In the middle game of this day, he pitched all nine innings in the two hours it took to lead his team to the win.

The third game of the day was ended after seven innings due to darkness with Nashville having the upper hand, 8-5. Moran was chosen starting pitcher in the final game by manager Stallings. Lackung the speed he possessed in the previous game, Moran gave up only eight hits and two walks as Nashville completed the trifecta.

Atlanta Constitution 06-28-1895 Three Games Triple Header Nashville Little Rock

Nashville remained in third place in the Southern League with the three wins with a 30-18 record, just behind second-place Atlanta (33-17) and league-leading Evansville (33-16).
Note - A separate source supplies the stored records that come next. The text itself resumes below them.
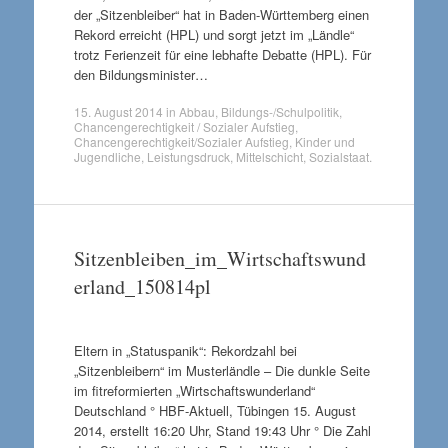
der „Sitzenbleiber“ hat in Baden-Württemberg einen
Rekord erreicht (HPL) und sorgt jetzt im „Ländle“
trotz Ferienzeit für eine lebhafte Debatte (HPL). Für
den Bildungsminister…
15. August 2014
in
Abbau
,
Bildungs-/Schulpolitik
,
Chancengerechtigkeit / Sozialer Aufstieg
,
Chancengerechtigkeit/Sozialer Aufstieg
,
Kinder und
Jugendliche
,
Leistungsdruck
,
Mittelschicht
,
Sozialstaat
.
Sitzenbleiben_im_Wirtschaftswund
erland_150814pl
Eltern in „Statuspanik“: Rekordzahl bei
„Sitzenbleibern“ im Musterländle – Die dunkle Seite
im fitreformierten „Wirtschaftswunderland“
Deutschland ° HBF-Aktuell, Tübingen 15. August
2014, erstellt 16:20 Uhr, Stand 19:43 Uhr ° Die Zahl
At seasons end, Atlanta secured the pennant with a one-game lead over Nashville. The season was not without problems, as Montgomery, Memphis, and Little Rock did not finish the year.

When the Travelers ball club disbanded in late July, Nashville acquired the contract of Richard Gorman.
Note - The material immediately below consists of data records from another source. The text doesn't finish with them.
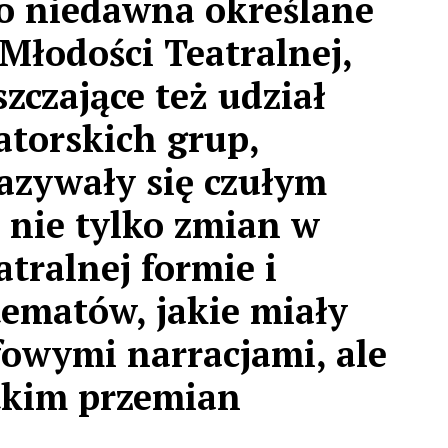
do niedawna określane
 Młodości Teatralnej,
zczające też udział
atorskich grup,
azywały się czułym
 nie tylko zmian w
atralnej formie i
tematów, jakie miały
owymi narracjami, ale
tkim przemian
Although rare, there are records of other tripleheaders being played. One was played five years earlier on Labor Day, September 1, 1890, between Brooklyn and visiting Pittsburgh. Unlike the Nashville-Little Rock series, all three games were played with no forfeit, with Brooklyn winning 10-9, 3-2, and 8-4.[1]
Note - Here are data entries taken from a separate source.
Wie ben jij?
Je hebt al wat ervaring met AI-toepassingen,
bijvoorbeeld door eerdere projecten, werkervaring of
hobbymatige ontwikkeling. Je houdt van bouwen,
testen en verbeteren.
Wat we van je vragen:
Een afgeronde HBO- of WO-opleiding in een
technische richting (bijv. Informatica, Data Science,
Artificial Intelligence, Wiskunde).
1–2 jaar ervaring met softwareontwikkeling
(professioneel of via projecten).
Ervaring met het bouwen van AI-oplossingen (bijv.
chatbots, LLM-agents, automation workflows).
In 1896, three games were also played in one day. No reason is given, but the tripleheader was played on Labor Day in Baltimore on September 7. The visiting Louisville Colonels lost 4-3, 9-1, and 12-1 with the final game ending after eight innings due to darkness.[2]

Several years would pass before another tripleheader be played. The games were scheduled to determine third-place in the National League, and were the last games of the season. This time, on October 20, 1920, the Cincinnati Reds visited Pittsburgh and won 13-4 and 7-3 before losing 6-0 in a game shortened by darkness. Cincinnati had clinched third place with the first two wins, but the third game was played anyway.[3]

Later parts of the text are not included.